There appears to be a weak negative relationship between growth and change in Republican vote share, but let's analyse this further. 

### Step 5 - Perform data analysis

Now we will understand the strength and significance of the relationship between gdppc growth and change in vote share for Republican candidates. We will fit a trend line to our previous scatter plot and then perform an OLS regression.  


In [71]:
px.scatter(
    rep_gdppc,
    x="gdppc_20-23",
    y="diff_gop",
    title="Change in Republican vote vs. change in GDP per capita, 2020 to 2024",
    hover_data = {"county_name": True},
    trendline="ols",
)

From our trendline, we can see that there is indeed a weak negative relationship between gdppc growth and the change in proportion of votes towards Republican candidates. As the growth rate increases, Republican vote proportion decreases. However, this is a weak relationship, with a coefficient of -0.0006. Is this relationship significant? How do we interpret it? Let's perform an OLS regression.

In [72]:
df = rep_gdppc

X = df['gdppc_20-23']  # Independent variable: GDPPC change
y = df['diff_gop']     # Dependent variable: Change in GOP percentage of vote

# Add a constant to the independent variable for statsmodels
X_with_const = sm.add_constant(X)

# Fit the linear regression model
model = sm.OLS(y, X_with_const).fit()

# Print the regression summary
regression_summary = model.summary()

regression_summary

0,1,2,3
Dep. Variable:,diff_gop,R-squared:,0.006
Model:,OLS,Adj. R-squared:,0.006
Method:,Least Squares,F-statistic:,19.66
Date:,"Fri, 06 Dec 2024",Prob (F-statistic):,9.59e-06
Time:,14:36:27,Log-Likelihood:,8202.9
No. Observations:,3051,AIC:,-16400.0
Df Residuals:,3049,BIC:,-16390.0
Df Model:,1,,
Covariance Type:,nonrobust,,

0,1,2,3,4,5,6
,coef,std err,t,P>|t|,[0.025,0.975]
const,0.0225,0.001,30.153,0.000,0.021,0.024
gdppc_20-23,-0.0006,0.000,-4.434,0.000,-0.001,-0.000

0,1,2,3
Omnibus:,667.925,Durbin-Watson:,1.515
Prob(Omnibus):,0.0,Jarque-Bera (JB):,3157.58
Skew:,0.973,Prob(JB):,0.0
Kurtosis:,7.588,Cond. No.,15.1


### Conclusion

From our regression, we can see a few interesting findings. Firstly, if GDP per capita growth is 0, we can see there is a coefficient 'const' for the intercept of the OLS regression of 0.0225. This can be interpreted as follows: if GDP per capita growth is 0, the predicted change in Republican vote share is an increase in 2.25 percentage points, from 2020 to 2024.

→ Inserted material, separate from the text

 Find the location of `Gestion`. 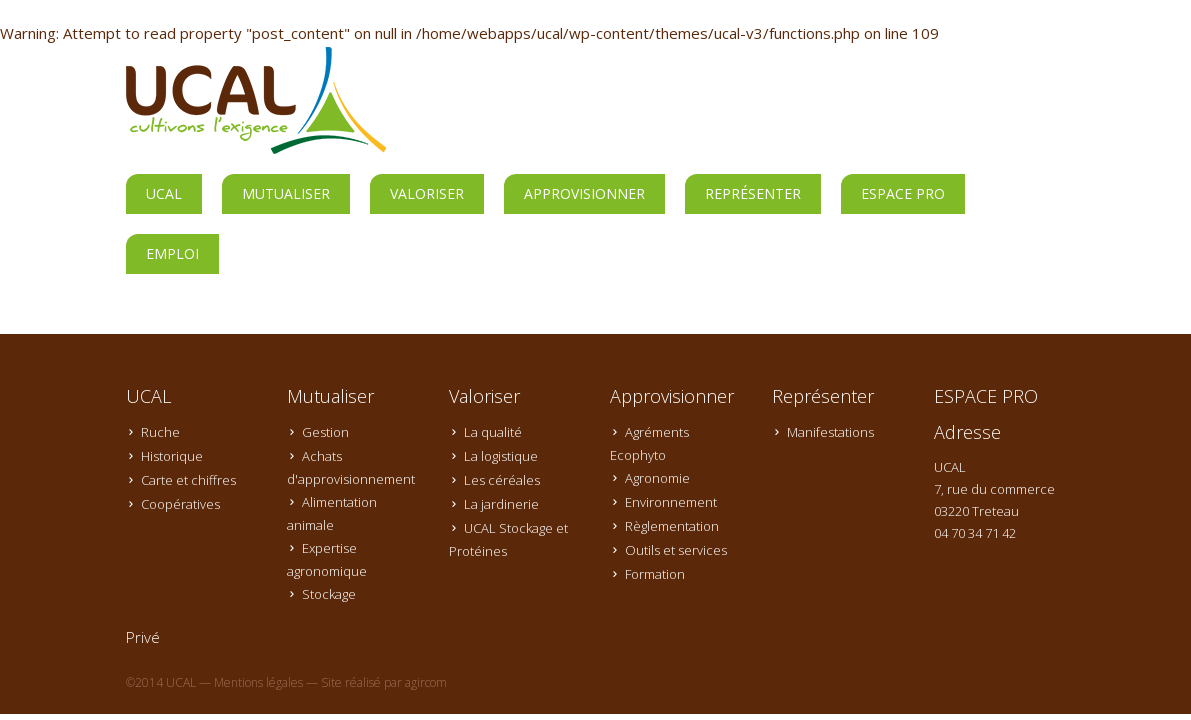

Gestion is located at coordinates (325, 432).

Now, let's look at the slope - the coefficient of gdppc growth on change in Republican vote share. We see that the weak negative coefficient of -0.0006 is indeed significant at p < 0.000. For every 1% increase in compound annual GDP per capita growth, the predicted change in the Republican vote share is -0.0006 percentage points. Given the statistical significance, this relationship is unlikely due to random chance.

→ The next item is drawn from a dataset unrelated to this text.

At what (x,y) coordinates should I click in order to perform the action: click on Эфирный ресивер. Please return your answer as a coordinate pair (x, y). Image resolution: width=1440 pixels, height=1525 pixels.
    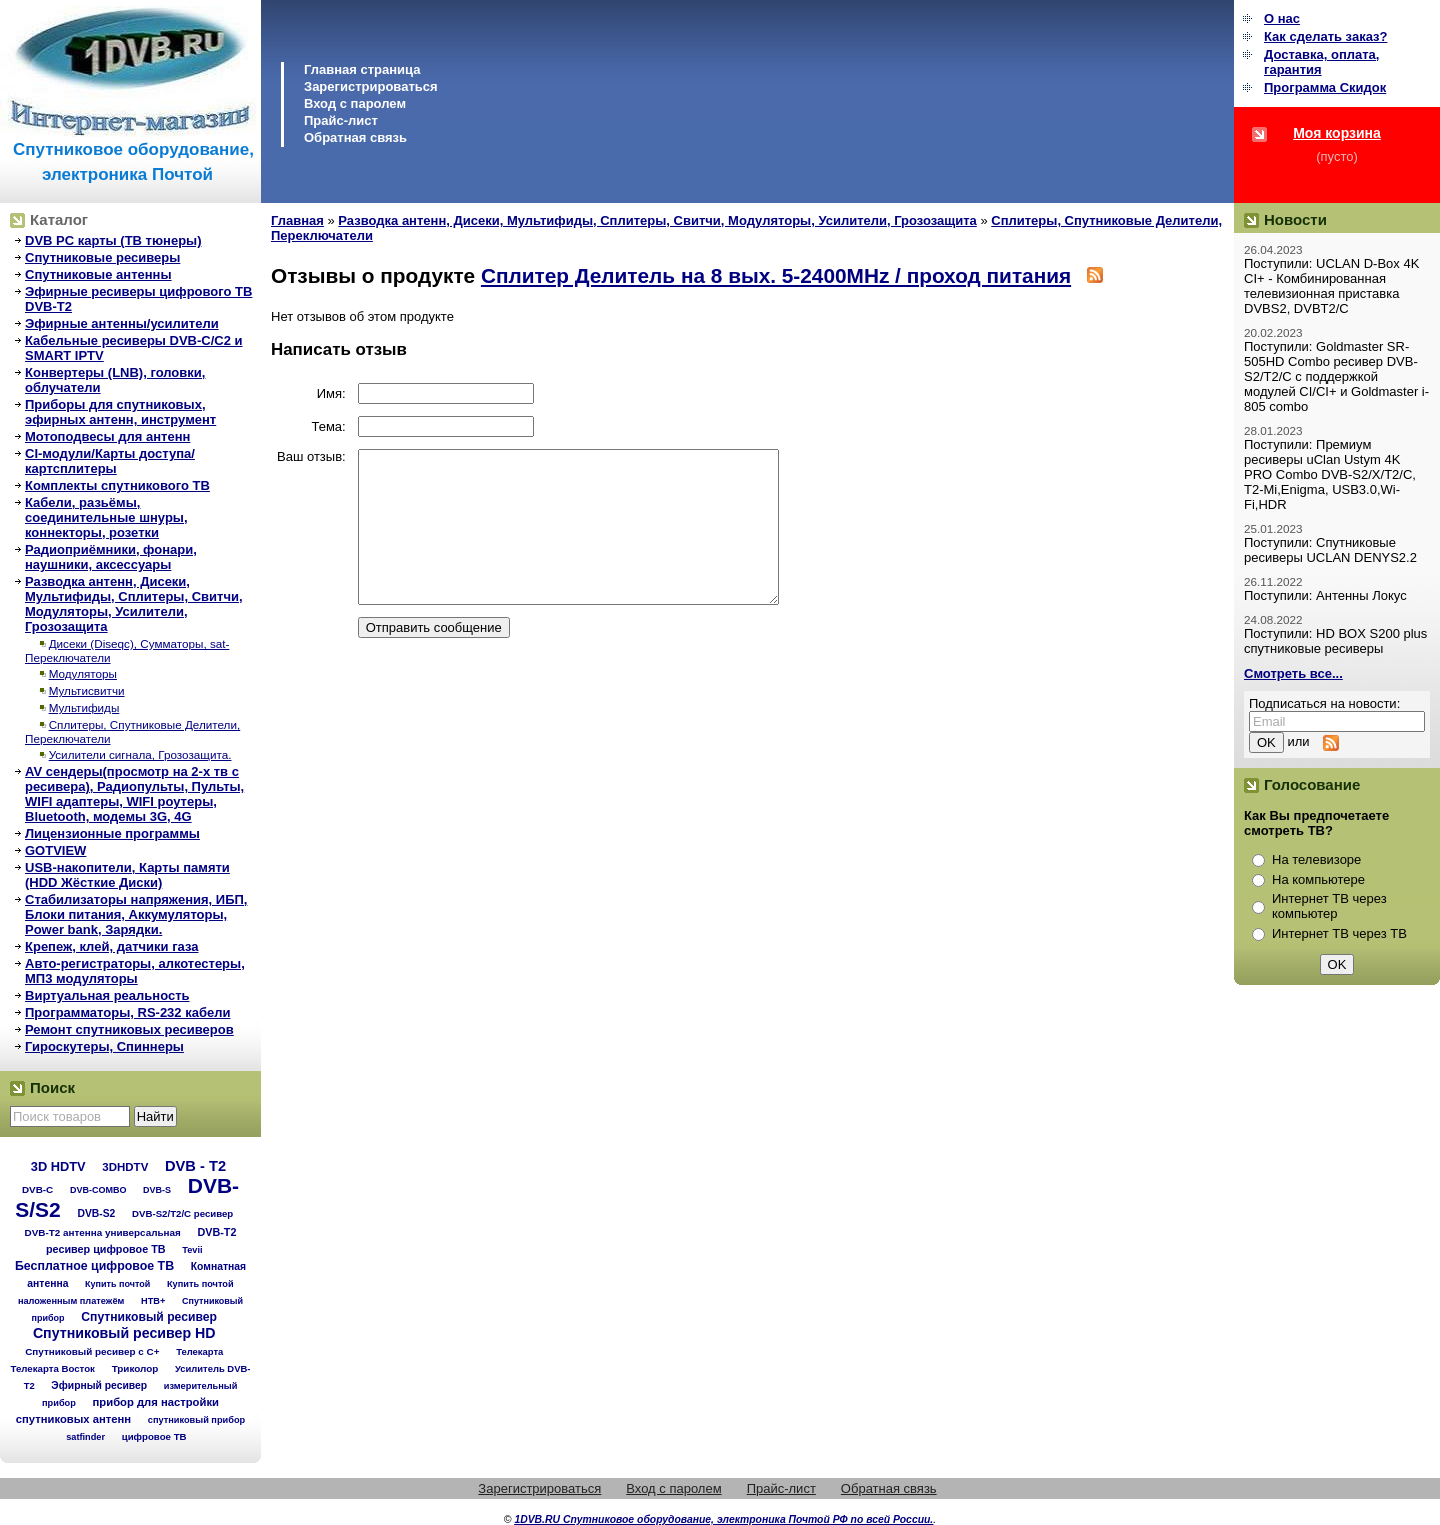
    Looking at the image, I should click on (99, 1385).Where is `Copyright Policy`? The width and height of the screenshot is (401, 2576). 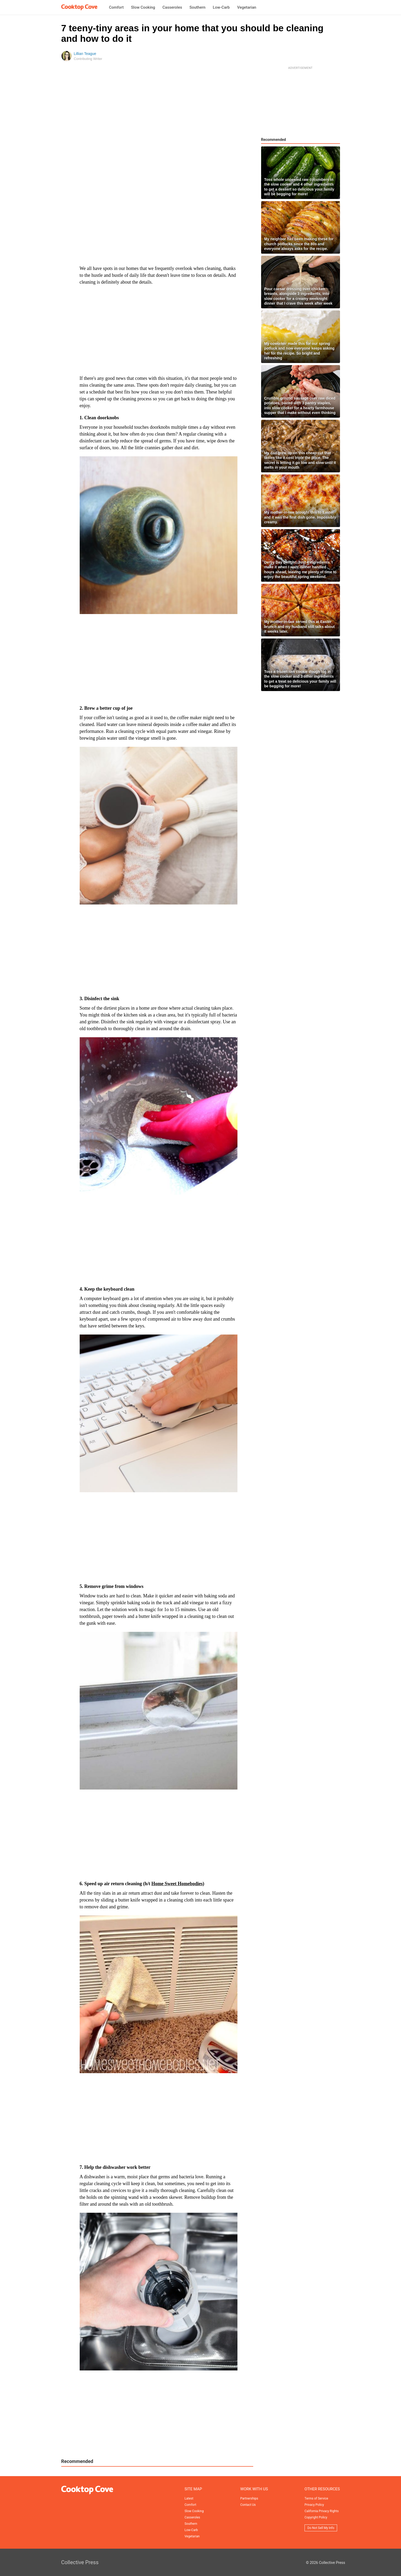 Copyright Policy is located at coordinates (315, 2517).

Finally, let's interpret the R-squared, of 0.006, which gives the 'model fit'. This can be interpreted as follows: only 0.6% of the variation in change in Republican vote share is explained by variation in GDP per capita growth rates. This means that, although significant, GDP per capita alone is not a strong predictor of the change in Republican vote share. 

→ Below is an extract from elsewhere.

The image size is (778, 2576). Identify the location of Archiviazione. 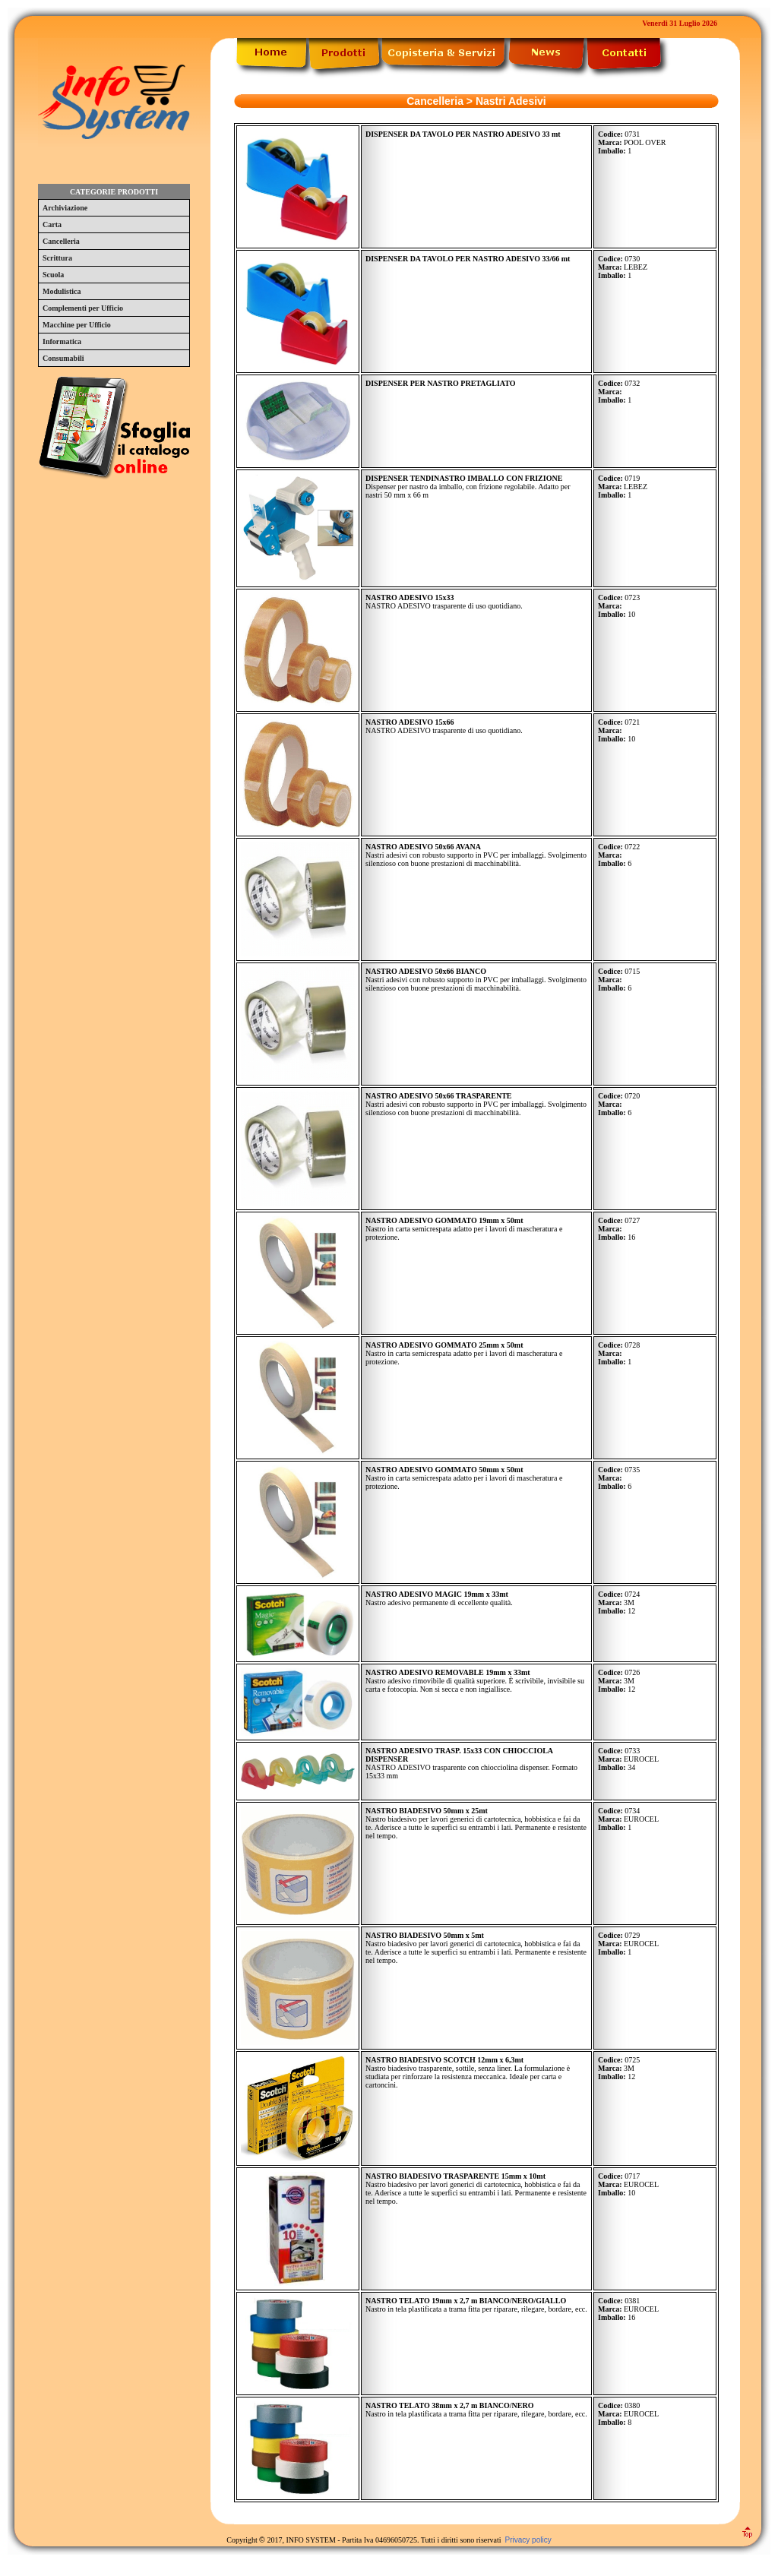
(65, 208).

In conclusion, we can reject the null hypothesis and state that there is indeed a significant negative relationship between GDP per capita growth and change in Republican vote share. However, our model has weak explanatory power and so further research should include additional independent variables to understand their impact.